Using this new polyp-specific eight-marker set (Episwitch® NST), we have performed blinded validation on n=142 non-CRC samples. Of those, 27 samples were correctly classified as polyp, and 90 were correctly classified as control. The remaining 25 samples are either false positives or negatives. This test achieved a high overall diagnostic accuracy of 82% with 79% sensitivity, 83% specificity, 60% PPV and 92% NPV to detect the presence of adenomas/precancerous lesions/polyps (Table 6).
Previous analysis has indicated that changes in the 3D chromosome architecture captured using EpiSwitch® biomarkers are also reflected in the broader region surrounding each biomarker. Analysis of these regions can give insights into the causes of the observed phenotype [18,19,23,24,25,26,27]. The genomic positions of the 250 3D genomic markers were mapped to enable the identification of the three closest protein-coding loci. Potential functional roles for these loci were obtained using Hallmark Gene Sets, BioCarta and Reactome canonical pathway analysis. Pathway analysis for the eight colorectal classifier markers showed multiple pathways involved in CRC, including transforming growth factor beta (TGFβ), cMYC, Rho GTPase, reactive oxygen species (ROS) and adenomatous polyposis coli (APC) (supplementary table 3). A similar analysis of the eight-marker polyp classifier showed pathways related to TGFβ, PAX8, epithelial-mesenchymal transition (EMT), tumour necrosis factor alfa (TNFα)/nuclear factor kappa B (NFκB), ROS, and APC (supplementary table 4).
When evaluating the biological function of the genes within the genomic regions identified as being dysregulated between patients with CRC, polyps and controls, several biological pathways with known associations to cancer were identified. Analysis of the top 3D genomic markers associated with CRC using the Search Tool for Retrieval of Interacting Genes (STRING) database revealed eight marker CRC and polyp panels protein-protein interaction networks with hubs on cluster of differentiation (CD)58, Mothers against decapentaplegic homolog (SMAD)3 and interleukin 1 receptor (IL1R) (Figure 3A and B).

Discussion

One of the main challenges in CRC management is reliable early detection, with active treatments and prophylactics of precancerous lesions offering effective cures and reduced mortality. Colonoscopy with subsequent biopsy remains a gold-standard test for all types of CRC and precancerous lesions. However, it is invasive, costly, and requires secondary care settings and expertise. Most current early detection tests in CRC and polyps perform poorly in detecting early stages of CRC, resulting in significant false positive readings. Most precancerous polyps are missed (table 7) [32,33,34,35].

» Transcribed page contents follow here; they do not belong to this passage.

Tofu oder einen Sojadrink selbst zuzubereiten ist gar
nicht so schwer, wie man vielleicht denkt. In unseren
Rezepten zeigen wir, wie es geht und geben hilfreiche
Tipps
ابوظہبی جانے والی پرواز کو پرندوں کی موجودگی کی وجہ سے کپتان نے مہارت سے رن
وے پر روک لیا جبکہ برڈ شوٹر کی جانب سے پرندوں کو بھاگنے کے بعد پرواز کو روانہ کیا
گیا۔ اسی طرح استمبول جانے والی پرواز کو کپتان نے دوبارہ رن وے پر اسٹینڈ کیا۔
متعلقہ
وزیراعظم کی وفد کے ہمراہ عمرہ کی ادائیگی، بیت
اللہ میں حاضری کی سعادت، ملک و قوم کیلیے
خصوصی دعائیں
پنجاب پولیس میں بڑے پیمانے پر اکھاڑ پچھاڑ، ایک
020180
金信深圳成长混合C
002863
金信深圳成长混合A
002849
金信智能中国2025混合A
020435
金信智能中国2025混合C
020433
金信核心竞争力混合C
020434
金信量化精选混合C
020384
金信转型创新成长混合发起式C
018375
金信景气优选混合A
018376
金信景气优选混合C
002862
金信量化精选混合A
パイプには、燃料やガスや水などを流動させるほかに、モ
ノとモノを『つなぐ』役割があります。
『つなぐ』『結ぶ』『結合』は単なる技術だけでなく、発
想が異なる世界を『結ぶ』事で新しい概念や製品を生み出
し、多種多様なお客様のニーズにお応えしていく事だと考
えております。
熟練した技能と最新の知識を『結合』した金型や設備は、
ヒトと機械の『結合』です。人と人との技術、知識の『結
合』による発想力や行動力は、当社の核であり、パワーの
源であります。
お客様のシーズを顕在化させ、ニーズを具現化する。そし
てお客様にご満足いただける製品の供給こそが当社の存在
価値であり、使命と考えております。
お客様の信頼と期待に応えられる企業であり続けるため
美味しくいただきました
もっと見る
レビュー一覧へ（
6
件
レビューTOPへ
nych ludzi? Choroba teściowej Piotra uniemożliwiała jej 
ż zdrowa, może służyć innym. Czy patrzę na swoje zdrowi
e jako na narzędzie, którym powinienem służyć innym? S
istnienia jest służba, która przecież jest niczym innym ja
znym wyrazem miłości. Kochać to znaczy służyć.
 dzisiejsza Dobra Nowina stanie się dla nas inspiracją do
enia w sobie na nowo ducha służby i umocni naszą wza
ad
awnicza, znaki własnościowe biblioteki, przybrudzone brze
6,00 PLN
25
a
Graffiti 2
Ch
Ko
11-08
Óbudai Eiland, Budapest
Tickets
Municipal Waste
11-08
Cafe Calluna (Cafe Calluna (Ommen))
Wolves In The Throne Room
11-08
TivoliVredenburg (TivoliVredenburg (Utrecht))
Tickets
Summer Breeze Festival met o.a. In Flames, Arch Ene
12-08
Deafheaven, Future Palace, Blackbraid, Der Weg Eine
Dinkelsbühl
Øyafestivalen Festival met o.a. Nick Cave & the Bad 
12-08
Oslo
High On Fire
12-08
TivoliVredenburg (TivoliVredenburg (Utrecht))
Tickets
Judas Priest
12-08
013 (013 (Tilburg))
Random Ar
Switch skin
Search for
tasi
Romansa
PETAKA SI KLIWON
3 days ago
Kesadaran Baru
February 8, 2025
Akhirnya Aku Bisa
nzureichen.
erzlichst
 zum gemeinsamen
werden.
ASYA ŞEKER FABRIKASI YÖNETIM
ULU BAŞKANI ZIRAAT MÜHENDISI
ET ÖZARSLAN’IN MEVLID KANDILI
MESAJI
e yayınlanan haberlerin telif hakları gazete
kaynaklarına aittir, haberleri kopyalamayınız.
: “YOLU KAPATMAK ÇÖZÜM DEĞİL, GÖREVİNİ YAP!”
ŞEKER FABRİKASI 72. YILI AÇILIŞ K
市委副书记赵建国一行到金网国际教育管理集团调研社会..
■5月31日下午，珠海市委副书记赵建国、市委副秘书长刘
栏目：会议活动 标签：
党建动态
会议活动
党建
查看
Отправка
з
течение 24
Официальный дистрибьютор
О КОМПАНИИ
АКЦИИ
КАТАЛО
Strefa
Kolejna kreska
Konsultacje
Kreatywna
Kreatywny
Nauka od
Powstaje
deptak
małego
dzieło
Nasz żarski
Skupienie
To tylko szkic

Epigenetics is the study of heritable changes in phenotype that do not involve alterations in the DNA sequence. [36]. These changes are powered by the modification of gene expression and occur through three principal mechanisms: DNA methylation, histone modification, changes in 3D chromosome structures, and chromosomal looping (36). Chromosomal loops are the dynamic 3D chromatin structures that exist in all cells and determine gene expression in so-called “active cluster" regions. They are potent regulators of gene expression during tumorigenesis [37].
Genome-wide Association Studies (GWAS) have shown that epigenetic alterations are often more important than genetic mutations during oncogenic transformation. For example, in cancers, loss of gene expression occurs about ten times more frequently by epigenetic transcription silencing than by mutations [38]. One interesting observation from GWAS was that most allele regions of the genome that confer risk to cancer are outside known protein-coding regions [39]. In CRC, only ~5% of all cases are due to inherited genetic disorders (such as familial adenomatous polyposis), and 75–95% of CRC cases occur in people with little or no genetic risk [4]. There is a growing understanding of the role of epigenetic regulation in CRC progression (reviewed in [40]).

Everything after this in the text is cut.